*** Provided information Section Begins ***

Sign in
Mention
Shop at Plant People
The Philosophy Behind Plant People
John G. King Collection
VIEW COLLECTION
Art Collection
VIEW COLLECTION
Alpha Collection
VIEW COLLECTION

*** Provided information Section Ends ***
*** Provided information Section Begins ***

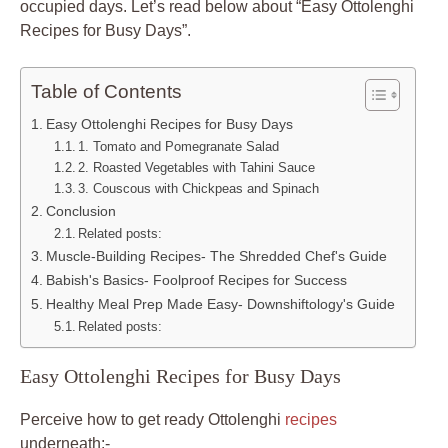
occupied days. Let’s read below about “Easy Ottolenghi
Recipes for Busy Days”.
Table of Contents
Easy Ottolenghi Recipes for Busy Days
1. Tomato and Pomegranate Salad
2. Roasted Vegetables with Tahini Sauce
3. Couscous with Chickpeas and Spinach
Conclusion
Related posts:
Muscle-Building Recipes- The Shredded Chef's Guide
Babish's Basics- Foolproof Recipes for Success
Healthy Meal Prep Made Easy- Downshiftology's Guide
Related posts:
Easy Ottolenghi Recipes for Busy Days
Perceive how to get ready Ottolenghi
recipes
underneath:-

*** Provided information Section Ends ***
*** Provided information Section Begins ***

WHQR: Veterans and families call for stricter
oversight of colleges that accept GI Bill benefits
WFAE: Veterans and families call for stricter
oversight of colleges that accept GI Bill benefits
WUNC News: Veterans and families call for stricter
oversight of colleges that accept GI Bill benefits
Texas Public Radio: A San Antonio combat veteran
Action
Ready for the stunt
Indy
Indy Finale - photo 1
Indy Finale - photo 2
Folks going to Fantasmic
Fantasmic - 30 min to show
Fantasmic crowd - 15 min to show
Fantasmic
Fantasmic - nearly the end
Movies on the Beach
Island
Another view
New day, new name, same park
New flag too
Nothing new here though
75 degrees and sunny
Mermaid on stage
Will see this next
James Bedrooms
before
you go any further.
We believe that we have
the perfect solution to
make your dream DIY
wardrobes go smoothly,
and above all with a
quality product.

*** Provided information Section Ends ***

- [Problem to solve]: Only one stretch of the entries above is wanted: the lines from the one containing "the perfect solution to" through the one containing "quality product.". Please reproduce it exactly.

- [Answer for this exercise]:
the perfect solution to
make your dream DIY
wardrobes go smoothly,
and above all with a
quality product.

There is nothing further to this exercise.